Les soldats à armes à feu suivirent immédiatement, plongèrent dans les maisons, pointèrent leurs armes par les fenêtres. Certains soldats à armes à feu grimpèrent sur les toits, installèrent leurs armes sur les points hauts, et visèrent la deuxième rue.

Les soldats à armes à feu sur les toits avaient une vision claire et une large couverture, mettant instantanément de larges rues environnantes dans leur champ de tir.

Les bandits actifs dans la deuxième ruelle devinrent sur-le-champ des cibles vivantes.

Après une rafale de détonations, les bandits visibles à l'œil se dispersèrent.

Les Troupes aux Étendards Blancs s'élancèrent promptement vers la deuxième ruelle.

Face à cela, les bandits s'effondrèrent en complète déroute !

Leur combat de rue planifié ne fonctionnait pas du tout ; ils ne pouvaient pas approcher les soldats à armes à feu.

Vieux Nan Feng vit cette situation et pensa : « Ma cavalerie ferait aussi bien d'économiser ses forces ; je ne me joins pas à ce combat. » Il donna un ordre et mena ses destriers de fer vers le nord instantanément.

Zijin Liang, Roi de la Perturbation, Nan Ying Huitième Grand Roi, Faucon de la Montagne Fan, et d'autres virent promptement leurs troupes se disloquer, incapables de continuer à combattre.

Les bandits restaient des bandits — s'ils ne pouvaient pas gagner, ils fuyaient ; ils ne choisissaient jamais de tenir bon face à une cause perdue. Une fois qu'ils virent aucune chance de victoire, ils se dispersèrent plus vite que des lapins, filant en un instant. Tous s'enfuirent hors de la ville de Daining, disparaissant vers le nord.

La ville de Daining fut enfin reconquise !

Ma Xianglin déambula dans la rue, donnant par-ci par-là un coup de pied dans les cadavres de troupes bandites pour voir si quelqu'un faisait le mort, tout en soupirant doucement : « Ne peut-on trouver aucun survivant dans la ville de Daining ? »

Son subordonné à côté de lui avait l'air sombre : « Les maisons sont toutes pleines de corps de gens du commun. »

Ma Xianglin se sentit mal mais changea de sujet : « Cette façon de combattre du Général Xing, il me semble que je ne la comprends pas tout à fait. »

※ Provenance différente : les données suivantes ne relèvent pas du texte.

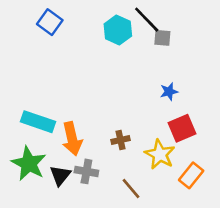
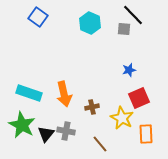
black line: (147, 20) -> (133, 15), moved
orange arrow: (72, 139) -> (64, 94), moved
orange rectangle: (191, 175) -> (146, 134), turned -42

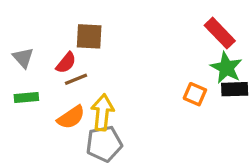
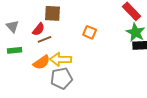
orange square: (195, 94) -> (90, 32), moved
yellow arrow: (102, 112) -> (61, 59), turned -95

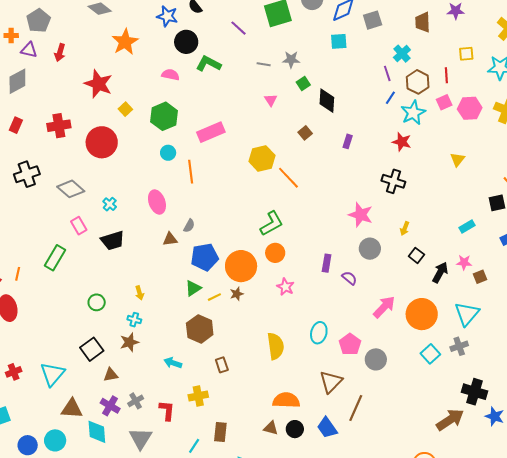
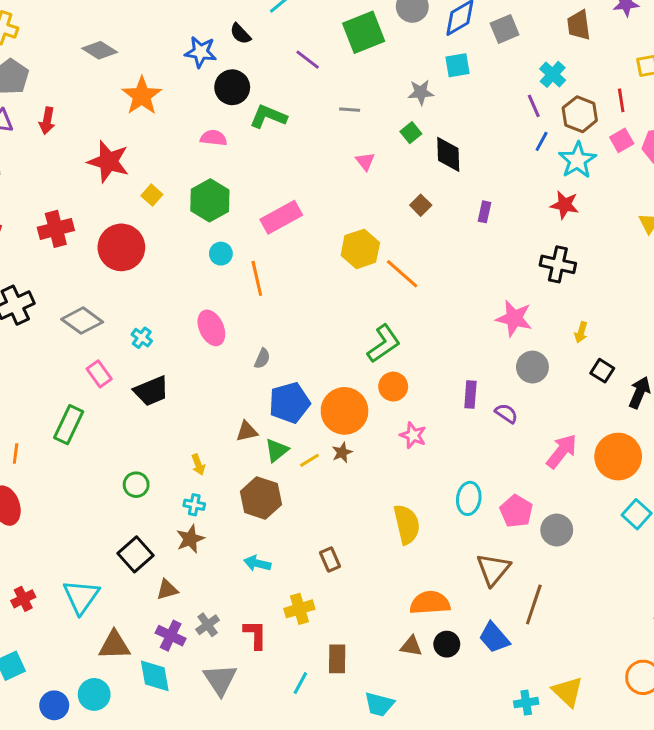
gray star: (291, 60) -> (421, 92), moved
brown triangle: (170, 239) -> (247, 431), moved
brown hexagon: (200, 329) -> (261, 498), moved

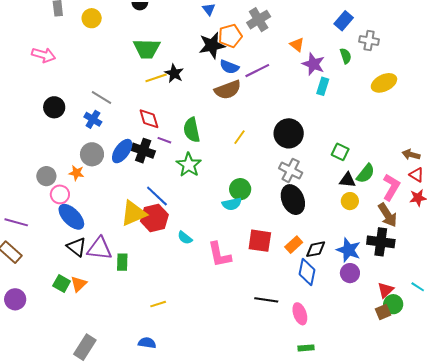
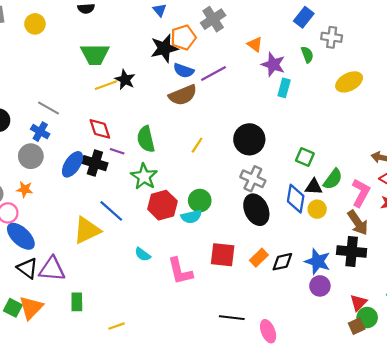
gray circle: (92, 154) -> (31, 156), moved
red hexagon: (154, 218) -> (162, 205), moved
green rectangle: (122, 262) -> (77, 302), moved
blue diamond: (307, 272) -> (296, 199), moved
orange triangle: (79, 284) -> (31, 308), size x1.4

Zhang Fengyi à ses côtés murmura doucement : « Oui, la méthode de combat de cette armée sous les ordres du Général Xing est vraiment déconcertante. Si nous les affrontions, mari, quelles chances de victoire penses-tu que nous aurions ? »

« La victoire ? » Ma Xianglin rit et pleura : « Quelles chances de victoire ? »

Zhang Fengyi : « … »

Ma Xianglin dit : « Nous ne pouvons que nous réjouir qu'ils ne soient pas des bandits ; ils ont accepté l'apaisement pour devenir officiels. S'ils ne s'étaient pas rendus et avaient suivi Wang Jiayin pour semer le chaos, nous n'aurions pas tenu. »

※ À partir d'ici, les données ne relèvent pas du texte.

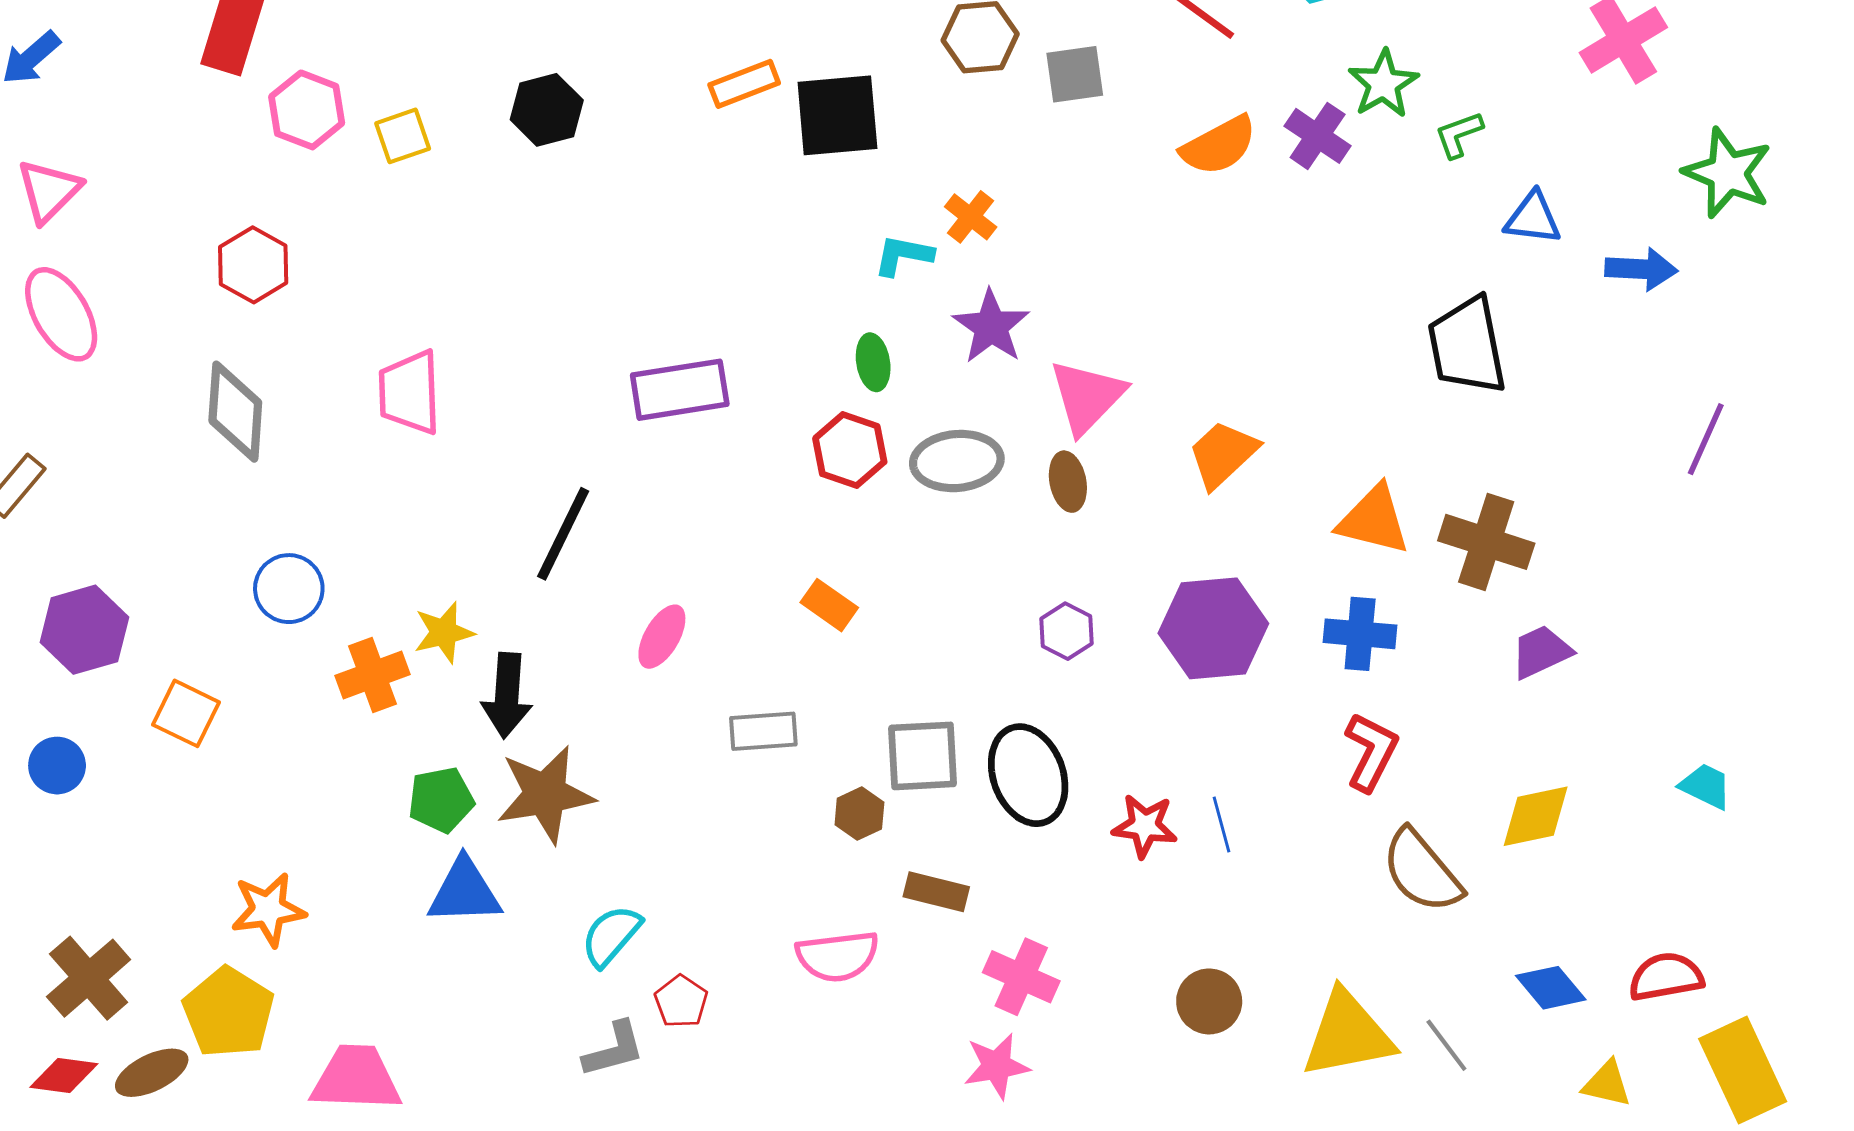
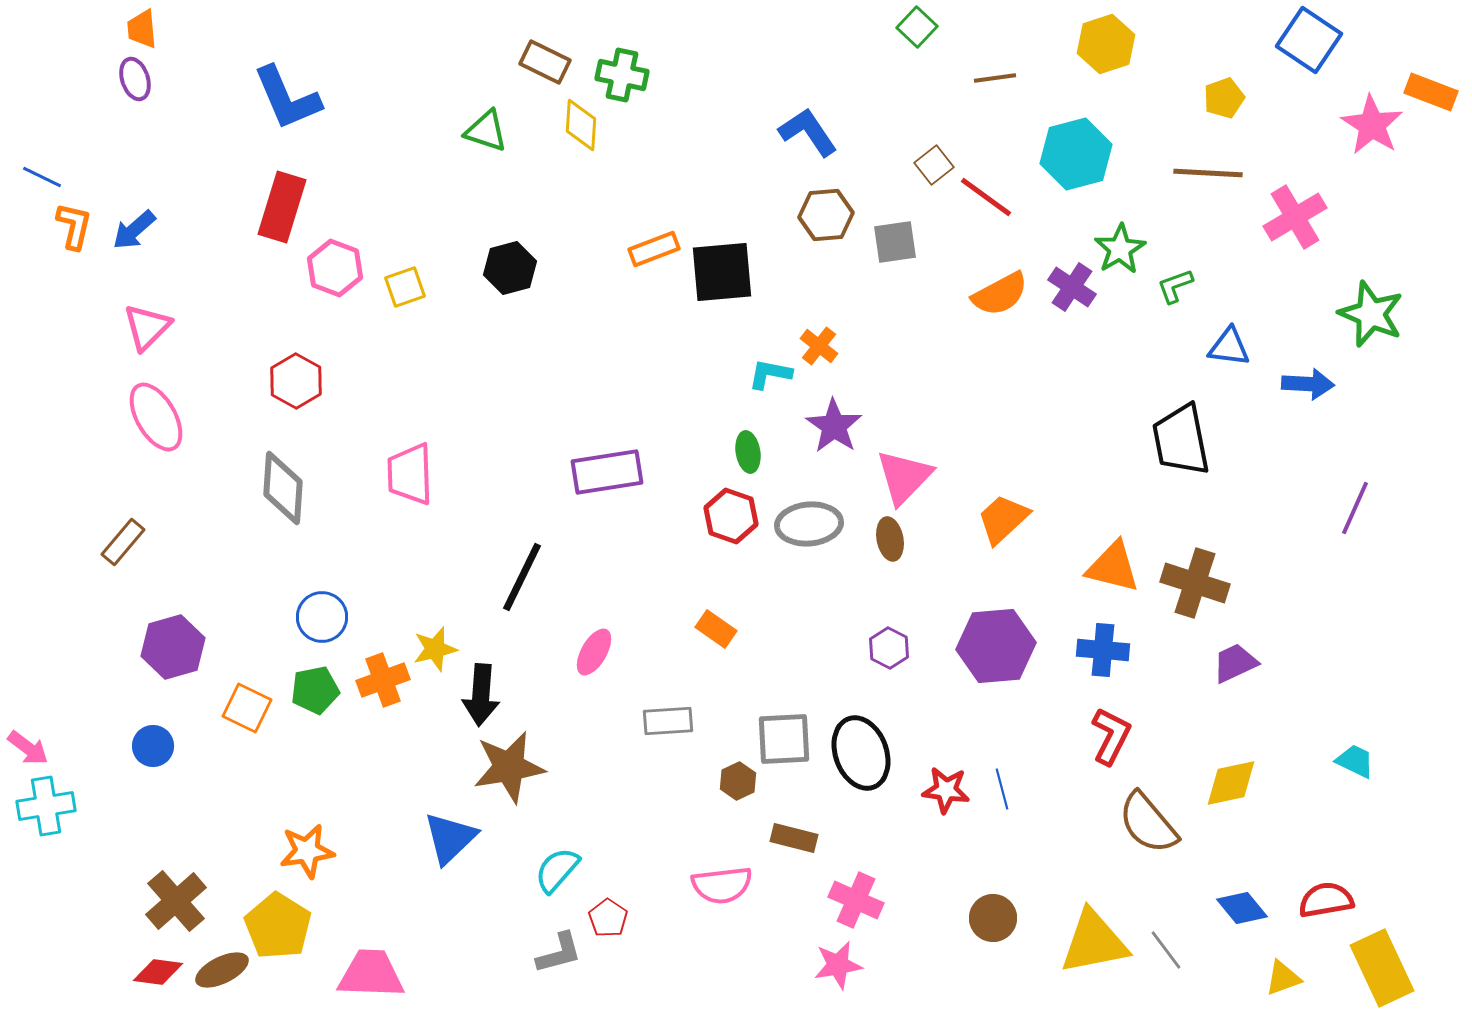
green pentagon: (441, 800) -> (315, 690), moved
blue triangle: (464, 892) -> (450, 838), turned -42
yellow triangle: (1607, 1084) -> (1283, 978), turned -33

Zhang Fengyi acquiesça : « À Puxian, je les ai vus partager la moitié de leur nourriture d'armée avec le peuple ; ce sont tous de braves gens, pas des bandits. Cela fut vraiment merveilleux. »

Juste au moment où les deux parlaient, un soldat aux Étendards Blancs devant rapporta : « Général, dans ce groupe de bâtiments d'habitation devant, il y a encore des habitants. »

Ma Xianglin accourut avec fierté, transporté de joie : « Il y a des habitants en vie ? Formidable ! Vite, allons voir. »

Lui et Zhang Fengyi se hâtèrent vers cet îlot, tandis qu'au même moment, plusieurs chefs de la Milice du village de Gaojia reçurent la nouvelle ; tous se ruèrent vers cet îlot.